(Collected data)
# # # #

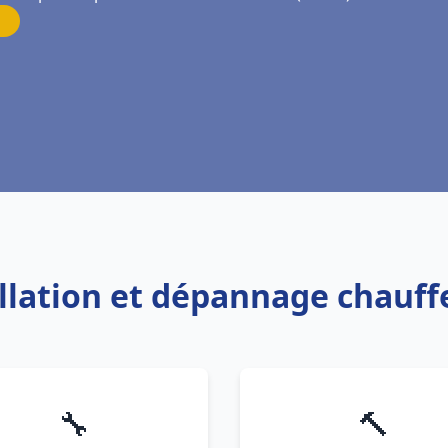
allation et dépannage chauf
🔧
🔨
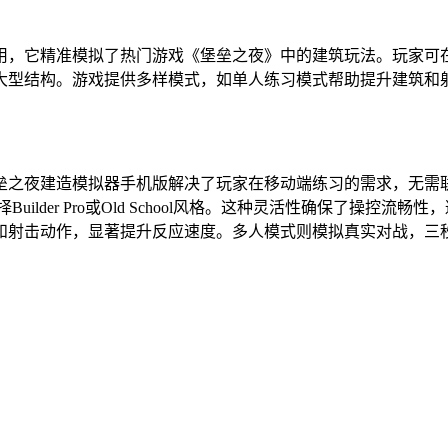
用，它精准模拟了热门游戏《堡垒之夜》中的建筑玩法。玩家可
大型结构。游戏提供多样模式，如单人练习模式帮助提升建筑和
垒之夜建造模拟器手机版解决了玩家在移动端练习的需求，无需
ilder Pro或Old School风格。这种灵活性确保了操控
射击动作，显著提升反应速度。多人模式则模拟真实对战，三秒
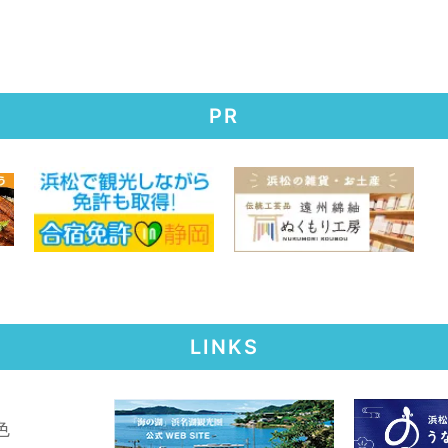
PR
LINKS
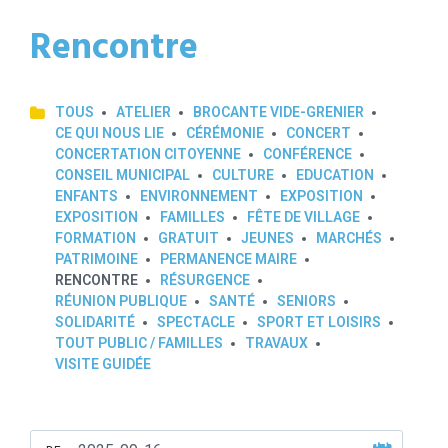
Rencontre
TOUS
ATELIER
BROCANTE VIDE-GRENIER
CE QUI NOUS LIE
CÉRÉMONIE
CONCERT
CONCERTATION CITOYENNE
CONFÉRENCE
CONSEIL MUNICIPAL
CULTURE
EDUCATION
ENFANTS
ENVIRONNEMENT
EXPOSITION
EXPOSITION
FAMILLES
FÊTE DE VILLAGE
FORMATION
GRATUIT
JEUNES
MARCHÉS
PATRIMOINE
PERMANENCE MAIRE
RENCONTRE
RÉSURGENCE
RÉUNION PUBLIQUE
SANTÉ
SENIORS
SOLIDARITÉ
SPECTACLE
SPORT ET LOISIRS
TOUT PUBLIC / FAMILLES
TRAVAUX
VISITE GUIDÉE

# # # #

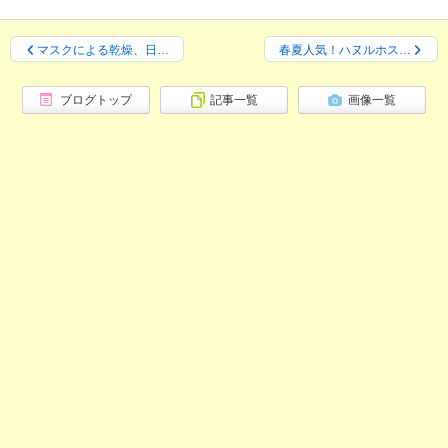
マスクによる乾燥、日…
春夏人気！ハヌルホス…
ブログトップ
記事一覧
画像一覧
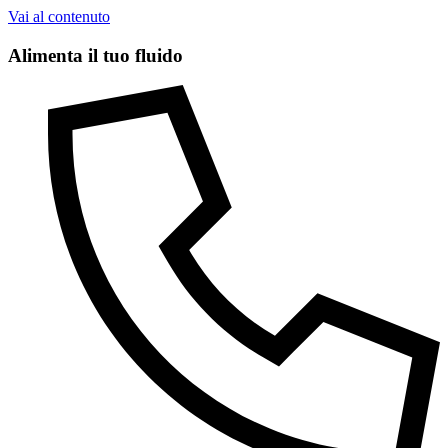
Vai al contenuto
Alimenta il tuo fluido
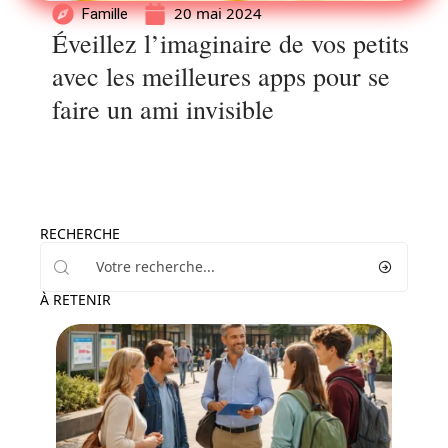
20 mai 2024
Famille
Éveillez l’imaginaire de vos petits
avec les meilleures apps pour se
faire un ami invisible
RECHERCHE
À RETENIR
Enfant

# # # #

WHAT IS NEEDED — Among the entries above, locate the lines containing "PERMANENCE MAIRE" and "VISITE GUIDÉE", and transcribe exactly those two lines and all lines between.

YOUR SOLUTION —
PERMANENCE MAIRE
RENCONTRE
RÉSURGENCE
RÉUNION PUBLIQUE
SANTÉ
SENIORS
SOLIDARITÉ
SPECTACLE
SPORT ET LOISIRS
TOUT PUBLIC / FAMILLES
TRAVAUX
VISITE GUIDÉE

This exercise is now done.